Earlier, the Commission for Agricultural Costs and Prices (CACP) had called for making the MSP a legal entitlement. It had highlighted how farmers in remote parts don’t have access to regulated APMC markets and they have to sell their produce in the local haats much below the MSP. In the past two years, farmers had reportedly sold pulses, oilseeds and coarse cereals at prices 20 to 30 per cent lower. Even in the case of wheat and rice, the two crops that are procured, farmers are unable to realise the minimum price except at places where a robust procurement system prevails. Low prices of wheat and paddy in Bihar force unscrupulous traders to transport the produce to Punjab and Haryana to get a higher MSP.

Making the MSP a legal instrument not only instils confidence among farmers, but will also assure them minimum price, thereby enhancing farm income, reducing debt, and minimising farm distress. Raising the MSP to thrice the average weighted cost of production, including imputed rent and interest on owned land and capital, is a very valid recommendation. It is doable, and my suggestion is to have two price bands — one at which the procurement is made at the MSP, and the second be the actual price that the farmer has to be paid. As all farmers are now linked with Jan Dhan bank accounts, the gap between the two bands can be transferred to the farmer’s bank account. 

Such a delivery system will ensure that food inflation remains in control, and at the same time farmers get the legitimate price they are entitled to but have been deprived of. Of the Rs 25 lakh crore investment promised in the BJP manifesto, even if Rs 5 lakh crore is disbursed as enhanced price to farmers routed through the PM-Kisan scheme, the face of Indian agriculture will change forever, for the better.

The time has come to emerge out of the obsession with growth figures in agriculture. It is time to invest in human resource, the biggest strength of Indian agriculture. With more investments in raising real farm income, more of farmers’money will automatically be invested in improving farm techniques. Higher the farm income, higher will be the rural demand generated, speeding up the wheels of industrial development. At a time when the country is witnessing a slowdown, creating more demand is the biggest challenge, which can only come from agriculture. Investing in agriculture is the surest way to bail out the economy. This is the way to Sabka Saath, Sabka Vikas.

The author is a food and  agriculture specialist


Dalwai panel recommendations on doubling farmers’ income

  • It is time to recognise agriculture in India as an enterprise, that should be based on the principles of profit.
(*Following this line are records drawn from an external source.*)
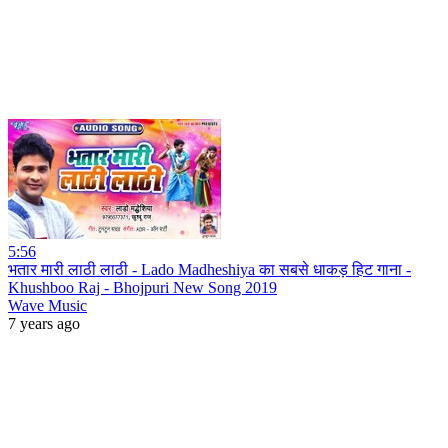
5:56
भतार मारी लाठी लाठी - Lado Madheshiya का सबसे धाकड़ हिट गाना -
Khushboo Raj - Bhojpuri New Song 2019
Wave Music
7 years ago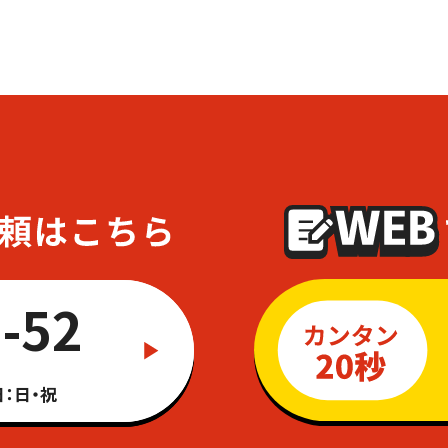
-52
：日・祝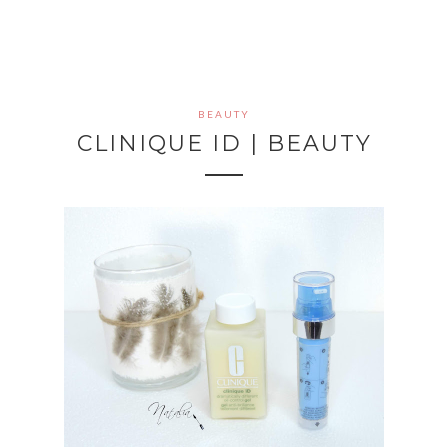
BEAUTY
CLINIQUE ID | BEAUTY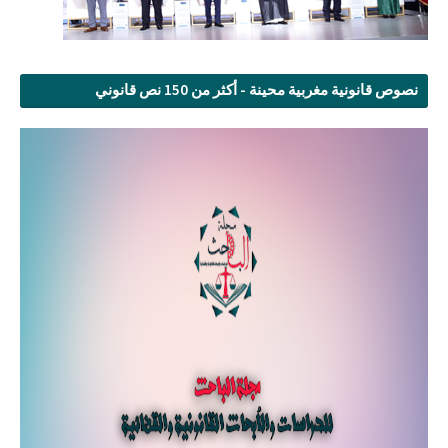
نصوص قانونية مغربية محينة - أكثر من 150 نص قانوني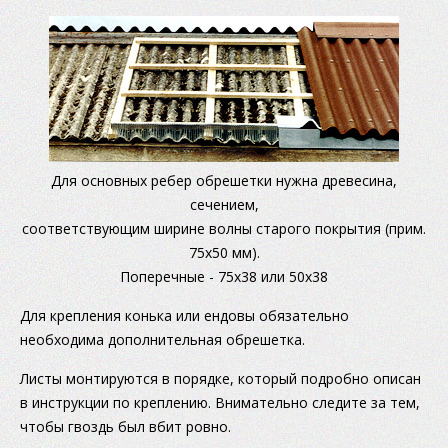
Для основных ребер обрешетки нужна древесина,
сечением,
соответствующим ширине волны старого покрытия (прим.
75х50 мм).
Поперечные - 75х38 или 50х38
Для крепления конька или ендовы обязательно
необходима дополнительная обрешетка.
Листы монтируются в порядке, который подробно описан
в инструкции по креплению. Внимательно следите за тем,
чтобы гвоздь был вбит ровно.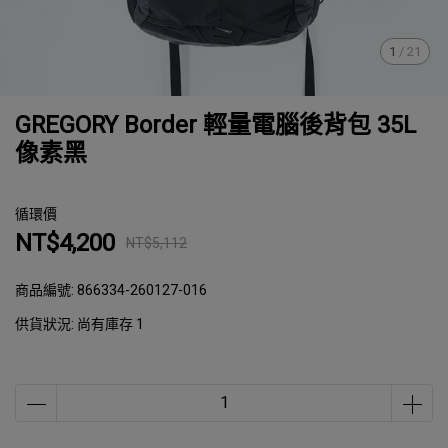
1
/
21
GREGORY Border 輕量電腦後背包 35L
像素黑
循環價
NT$4,200
NT$5,112
商品編號:
866334-260127-016
供貨狀況:
尚有庫存 1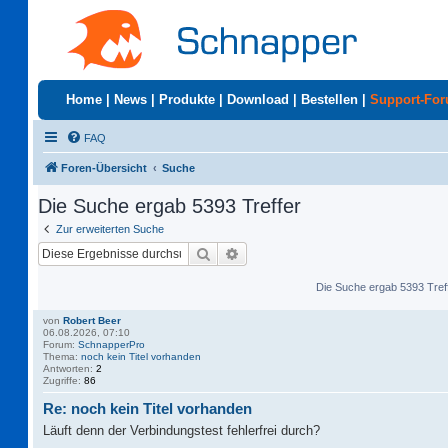
Home
|
News
|
Produkte
|
Download
|
Bestellen
|
Support-Fo
FAQ
Foren-Übersicht
Suche
Die Suche ergab 5393 Treffer
Zur erweiterten Suche
Suche
Erweiterte Suche
Die Suche ergab 5393 Tref
von
Robert Beer
06.08.2026, 07:10
Forum:
SchnapperPro
Thema:
noch kein Titel vorhanden
Antworten:
2
Zugriffe:
86
Re: noch kein Titel vorhanden
Läuft denn der Verbindungstest fehlerfrei durch?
Despite India ranking second in agricultural production globally, overtaking countries such as the US, Russia and Brazil, the farmers are yet to realise sustainable profits, as seen from low average monthly income of the families. However, practising agriculture as an enterprise will call for optimal scales of operations at all stages of the agricultural value system, which currently is challenged by structural weaknesses as manifest in atomisation of India’s large arable geography into small and marginal farms. The answer to this lies in adopting all legal and organisational principles to enable pooling of land, mobilisation of farmers and aggregation of farmers’ produce.
  • Redefine the mandate of agriculture so as to expand its horizon beyond the currently predominant deliverables — food and nutrition security. Agriculture should also be mandated to generate resources as raw material to feed and support industrial enterprises — chemicals, construction, energy, fibre, food, medicine etc.
  • Recognise land and farm manpower as the two most potent assets of the farm family and enable full utilisation of both through enhancing cropping intensity and promoting secondary agriculture. Among the inputs, water may be treated as the ‘determining factor’ of production. Hence, highest priority may be assigned to water management.